Klingen highlighted two benefits. The agent can answer a specific implementation question without fetching several documents. Langfuse can also track the search parameters. If an agent merely fetches docs from a user’s laptop, Langfuse has little visibility into what problem the agent is trying to solve. If it queries the search endpoint, the team can see patterns: users asking about tracing through a proxy, creating prompts, RAG evaluation, user ID tracking, hallucination tracing, or score types. Those queries indicate both areas of interest for future skills and gaps in documentation.

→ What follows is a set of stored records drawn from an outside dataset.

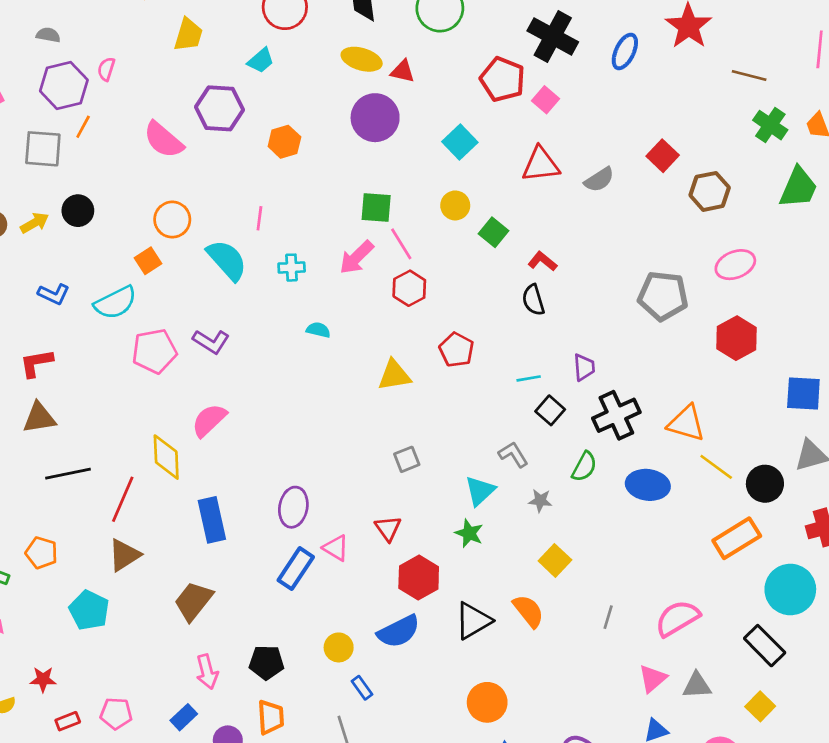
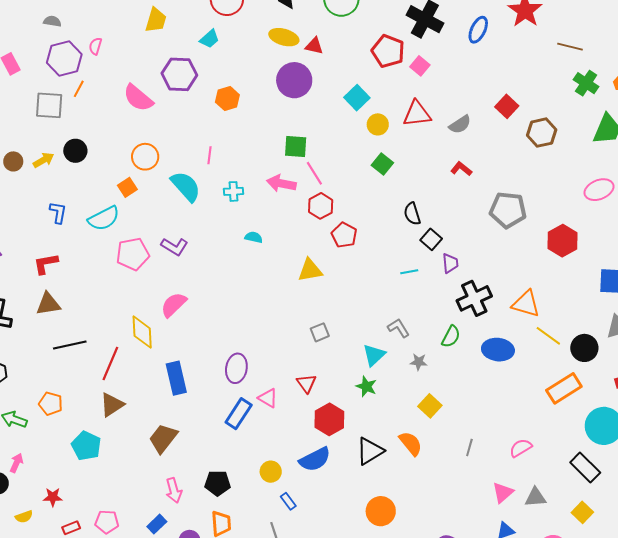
yellow circle: (455, 205) -> (378, 124), moved
pink arrow: (356, 257) -> (281, 183), turned 56
red L-shape: (542, 261) -> (461, 169), moved
pink ellipse: (735, 265) -> (599, 190), moved
blue L-shape: (54, 294) -> (58, 212), turned -105
red pentagon: (457, 350) -> (344, 235), moved
black square: (550, 410) -> (431, 239), moved
pink semicircle: (677, 618) -> (521, 448), size x0.7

Mechanism	What it gives the agent	What it gives Langfuse
Documentation index	A list of available docs pages with titles and URLs	Less undirected navigation across hundreds of pages
Markdown page fetches	Clean text, examples, and configuration details	Lower token overhead than HTML parsing
Natural language docs search	Relevant documentation chunks for a specific query	Production signals about what agents and users are trying to do

Langfuse’s skill helps agents find current information before they attempt an implementation

The search endpoint was one of the pieces Klingen said he was most excited about, because it made the skill both more efficient for agents and more informative for the product team.

A basic eval harness was enough to make skill changes less blind

Klingen said the team initially struggled to define evaluations because Langfuse users build many kinds of applications: chat, real-time voice, video generation, background invoice processing for tax software, and more. A universal “good” setup is hard to specify.

The compromise was to start with five sample repositories of varying complexity. The skill runs against each repository. The test prompt is simple — instrument the application with Langfuse — but the expected outcomes are expressed as natural language assertions evaluated by an LLM-as-a-judge over the file system and diff state before and after the run.

In one example, the repository is an OpenAI custom function RAG application. The expected behavior includes adding OpenAI instrumentation and producing retrieval spans. If retrieval spans are missing, the agent may have captured only LLM calls rather than the parts of the application that matter for a RAG trace.

Klingen’s point was pragmatic: the eval setup was not exhaustive, but it let the team release new versions of the skill with more confidence. They could make changes and detect obvious improvements or regressions. He connected this back to Langfuse’s broader reason for existing: the same need for tracing and evaluation that appears when building AI agents also appears when building skills for those agents.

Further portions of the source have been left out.